*THE TASK*.
For this exercise, output the line containing "La selección femenina de U13" and all lines after it to the end of the records, exactly, with no other content.

[EXERCISE DATA Boundary: Start]

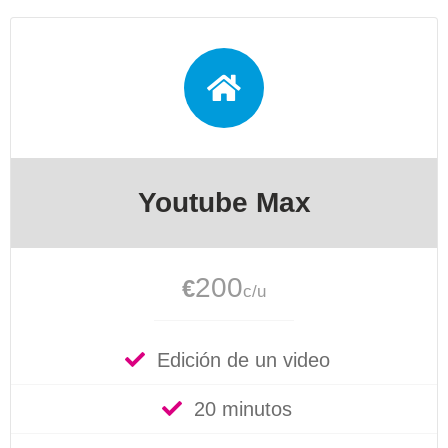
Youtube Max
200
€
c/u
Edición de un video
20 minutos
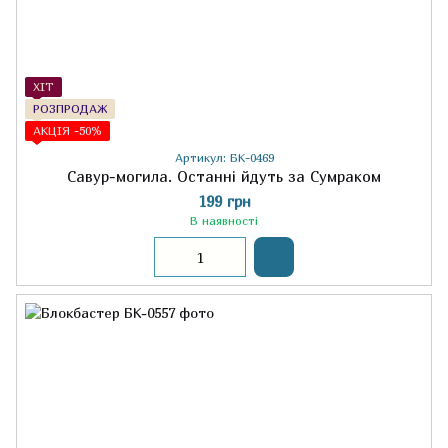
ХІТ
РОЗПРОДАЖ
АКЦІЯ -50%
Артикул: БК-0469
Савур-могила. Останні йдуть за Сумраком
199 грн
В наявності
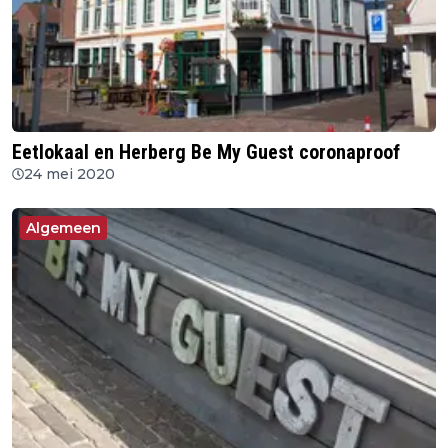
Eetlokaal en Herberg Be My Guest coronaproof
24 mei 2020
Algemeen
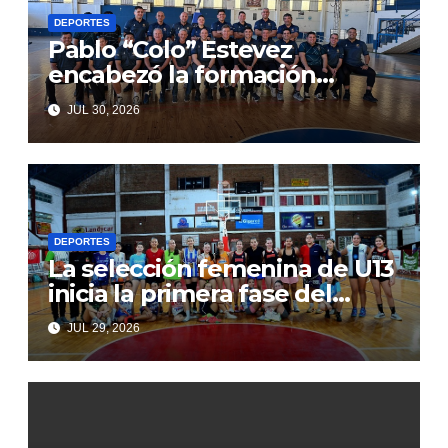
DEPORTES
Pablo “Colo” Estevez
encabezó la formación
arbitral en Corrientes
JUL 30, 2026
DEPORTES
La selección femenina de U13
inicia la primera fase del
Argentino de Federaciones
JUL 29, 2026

[EXERCISE DATA Boundary: End]

*RESULT OF THE EXERCISE*.
La selección femenina de U13
inicia la primera fase del
Argentino de Federaciones
JUL 29, 2026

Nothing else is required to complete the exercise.